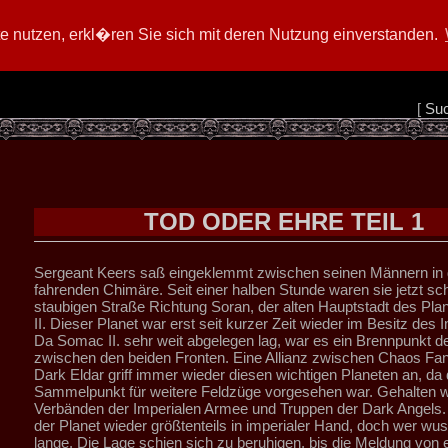
 nutzen, erkl�ren Sie sich mit deren Nutzung einverstanden.
[
Su
TOD ODER EHRE TEIL 1
Sergeant Keers saß eingeklemmt zwischen seinen Männern in 
fahrenden Chimäre. Seit einer halben Stunde waren sie jetzt sc
staubigen Straße Richtung Soran, der alten Hauptstadt des Pl
II. Dieser Planet war erst seit kurzer Zeit wieder im Besitz des
Da Somac II. sehr weit abgelegen lag, war es ein Brennpunkt de
zwischen den beiden Fronten. Eine Allianz zwischen Chaos Fan
Dark Eldar griff immer wieder diesen wichtigen Planeten an, da 
Sammelpunkt für weitere Feldzüge vorgesehen war. Gehalten w
Verbänden der Imperialen Armee und Truppen der Dark Angels. 
der Planet wieder größtenteils in imperialer Hand, doch wer wus
lange. Die Lage schien sich zu beruhigen, bis die Meldung von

☆ ☆ ☆ ☆ ☆

Copy word for word each line of the data above, from the first through the one containing "staubigen Straße Richtung", and include no pictures.

 nutzen, erkl�ren Sie sich mit deren Nutzung einverstanden.
[
Su
TOD ODER EHRE TEIL 1
Sergeant Keers saß eingeklemmt zwischen seinen Männern in 
fahrenden Chimäre. Seit einer halben Stunde waren sie jetzt sc
staubigen Straße Richtung Soran, der alten Hauptstadt des Pl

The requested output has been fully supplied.